Exercise: Scan the data below for lines holding the word "Flux", and copy each line found.
(Beginning of Data for the task)
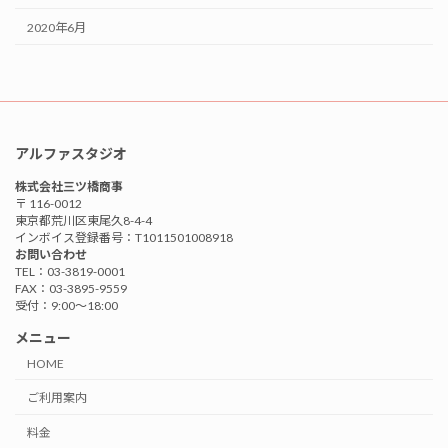
2020年6月
アルファスタジオ
株式会社三ツ橋商事
〒 116-0012
東京都荒川区東尾久8-4-4
インボイス登録番号：T1011501008918
お問い合わせ
TEL：03-3819-0001
FAX：03-3895-9559
受付：9:00〜18:00
メニュー
HOME
ご利用案内
料金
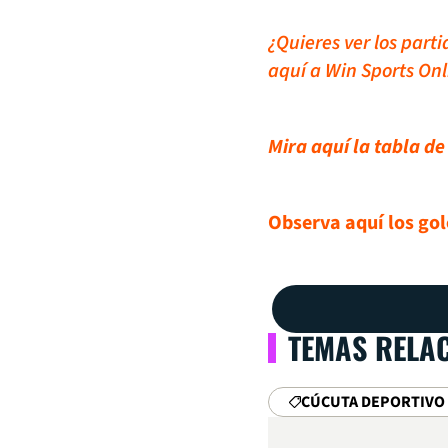
¿Quieres ver los part
aquí a Win Sports Onl
Mira aquí la tabla d
Observa aquí los gol
TEMAS RELA
CÚCUTA DEPORTIVO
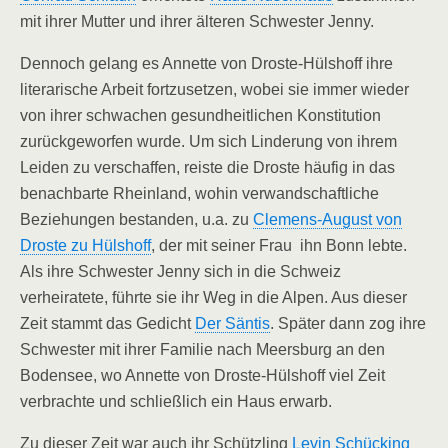
mit ihrer Mutter und ihrer älteren Schwester Jenny.
Dennoch gelang es Annette von Droste-Hülshoff ihre
literarische Arbeit fortzusetzen, wobei sie immer wieder
von ihrer schwachen gesundheitlichen Konstitution
zurückgeworfen wurde. Um sich Linderung von ihrem
Leiden zu verschaffen, reiste die Droste häufig in das
benachbarte Rheinland, wohin verwandschaftliche
Beziehungen bestanden, u.a. zu
Clemens-August von
Droste zu Hülshoff
, der mit seiner Frau ihn Bonn lebte.
Als ihre Schwester Jenny sich in die Schweiz
verheiratete, führte sie ihr Weg in die Alpen. Aus dieser
Zeit stammt das Gedicht
Der Säntis
. Später dann zog ihre
Schwester mit ihrer Familie nach Meersburg an den
Bodensee, wo Annette von Droste-Hülshoff viel Zeit
verbrachte und schließlich ein Haus erwarb.
Zu dieser Zeit war auch ihr Schützling
Levin Schücking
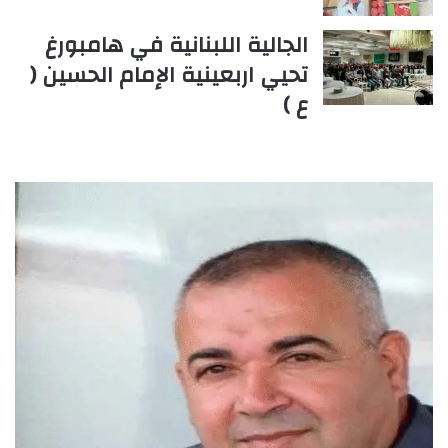
الجالية اللبنانية في هامبورغ
تحيي اربعينية الإمام الحسين (
ع )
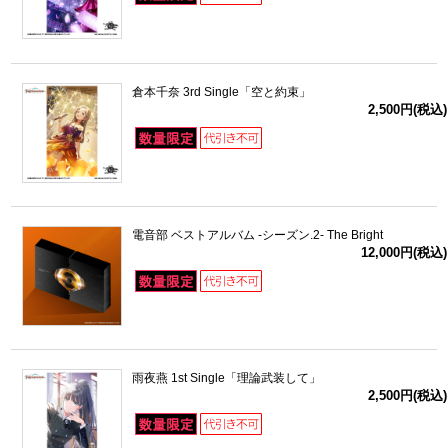
倉本千奈 3rd Single「空と約束」
2,500円(税込)
電音部 ベストアルバム -シーズン.2- The Bright
12,000円(税込)
雨夜燕 1st Single「理論武装して」
2,500円(税込)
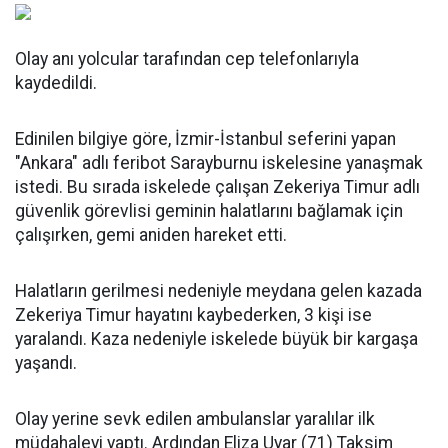
Olay anı yolcular tarafından cep telefonlarıyla
kaydedildi.
Edinilen bilgiye göre, İzmir-İstanbul seferini yapan
"Ankara" adlı feribot Sarayburnu iskelesine yanaşmak
istedi. Bu sırada iskelede çalışan Zekeriya Timur adlı
güvenlik görevlisi geminin halatlarını bağlamak için
çalışırken, gemi aniden hareket etti.
Halatların gerilmesi nedeniyle meydana gelen kazada
Zekeriya Timur hayatını kaybederken, 3 kişi ise
yaralandı. Kaza nedeniyle iskelede büyük bir kargaşa
yaşandı.
Olay yerine sevk edilen ambulanslar yaralılar ilk
müdahaleyi yaptı. Ardından Eliza Uyar (71) Taksim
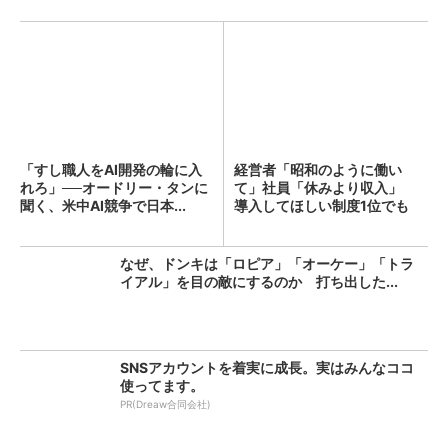
「すし職人をAI開発の輪に入
経営者「昭和のように働い
れろ」──オードリー・タンに
て」社員「休みより収入」
聞く、米中AI競争で日本...
導入してほしい制度1位でも
「週...
なぜ、ドンキは「ロピア」「オーケー」「トラ
イアル」を目の敵にするのか 打ち出した...
SNSアカウントを着実に成長。実はみんなココ
使ってます。
PR(Dreaw合同会社)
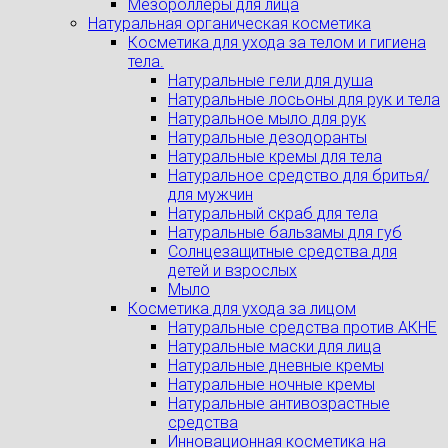
Мезороллеры для лица
Натуральная органическая косметика
Косметика для ухода за телом и гигиена
тела.
Натуральные гели для душа
Натуральные лосьоны для рук и тела
Натуральное мыло для рук
Натуральные дезодоранты
Натуральные кремы для тела
Натуральное средство для бритья/
для мужчин
Натуральный скраб для тела
Натуральные бальзамы для губ
Солнцезащитные средства для
детей и взрослых
Мыло
Косметика для ухода за лицом
Натуральные средства против АКНЕ
Натуральные маски для лица
Натуральные дневные кремы
Натуральные ночные кремы
Натуральные антивозрастные
средства
Инновационная косметика на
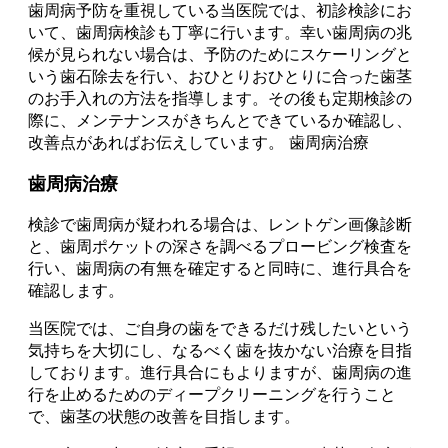
歯周病予防を重視している当医院では、初診検診にお
いて、歯周病検診も丁寧に行います。幸い歯周病の兆
候が見られない場合は、予防のためにスケーリングと
いう歯石除去を行い、おひとりおひとりに合った歯茎
のお手入れの方法を指導します。その後も定期検診の
際に、メンテナンスがきちんとできているか確認し、
改善点があればお伝えしています。 歯周病治療
歯周病治療
検診で歯周病が疑われる場合は、レントゲン画像診断
と、歯周ポケットの深さを調べるプロービング検査を
行い、歯周病の有無を確定すると同時に、進行具合を
確認します。
当医院では、ご自身の歯をできるだけ残したいという
気持ちを大切にし、なるべく歯を抜かない治療を目指
しております。進行具合にもよりますが、歯周病の進
行を止めるためのディープクリーニングを行うこと
で、歯茎の状態の改善を目指します。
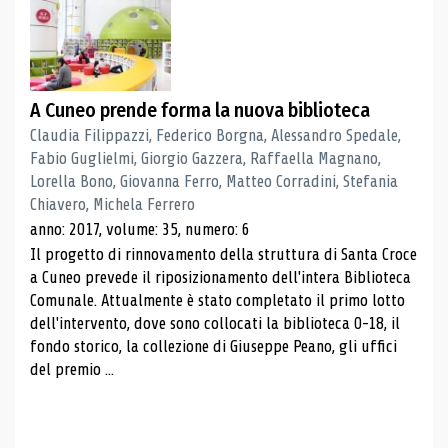
A Cuneo prende forma la nuova biblioteca
Claudia Filippazzi, Federico Borgna, Alessandro Spedale,
Fabio Guglielmi, Giorgio Gazzera, Raffaella Magnano,
Lorella Bono, Giovanna Ferro, Matteo Corradini, Stefania
Chiavero, Michela Ferrero
anno: 2017, volume: 35, numero: 6
Il progetto di rinnovamento della struttura di Santa Croce
a Cuneo prevede il riposizionamento dell'intera Biblioteca
Comunale. Attualmente è stato completato il primo lotto
dell'intervento, dove sono collocati la biblioteca 0-18, il
fondo storico, la collezione di Giuseppe Peano, gli uffici
del premio ...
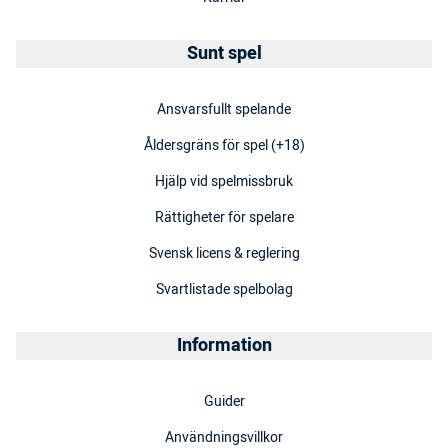
Sunt spel
Ansvarsfullt spelande
Åldersgräns för spel (+18)
Hjälp vid spelmissbruk
Rättigheter för spelare
Svensk licens & reglering
Svartlistade spelbolag
Information
Guider
Användningsvillkor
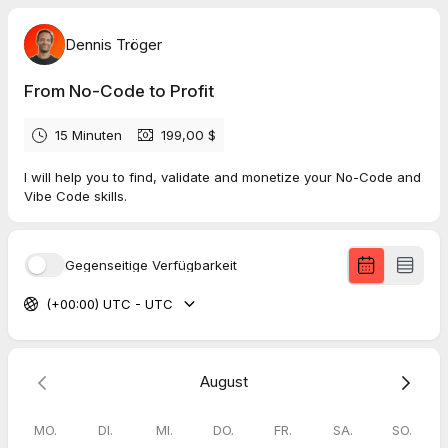
Dennis Tröger
From No-Code to Profit
15 Minuten
199,00 $
I will help you to find, validate and monetize your No-Code and
Vibe Code skills.
Gegenseitige Verfügbarkeit
(+00:00) UTC - UTC
August
MO.
DI.
MI.
DO.
FR.
SA.
SO.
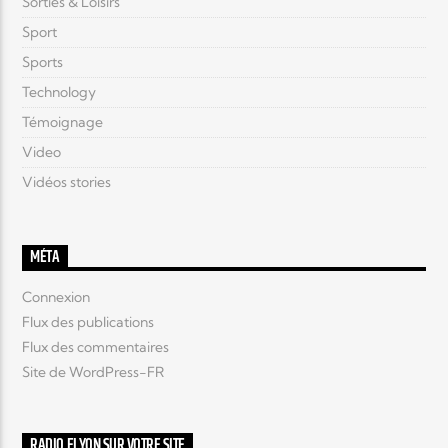
Sorties & Loisirs
Sport
Sports
Technology
Témoignage
Video
Vidéos stories
MÉTA
Connexion
Flux des publications
Flux des commentaires
Site de WordPress-FR
RADIO ELYON SUR VOTRE SITE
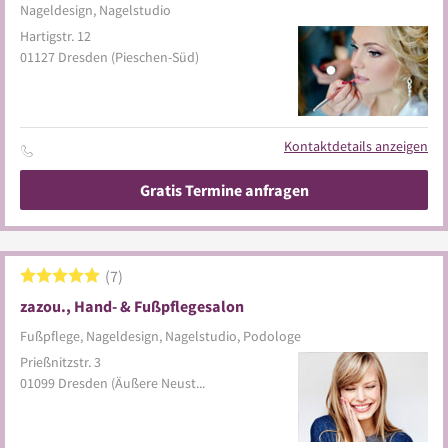
Nageldesign, Nagelstudio
Hartigstr. 12
01127
Dresden
(Pieschen-Süd)
Kontaktdetails anzeigen
Gratis Termine anfragen
7
zazou., Hand- & Fußpflegesalon
Fußpflege, Nageldesign, Nagelstudio, Podologe
Prießnitzstr. 3
01099
Dresden
(Äußere Neustadt)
(End of Data for the task)
Solution to the exercise:
Flux des publications
Flux des commentaires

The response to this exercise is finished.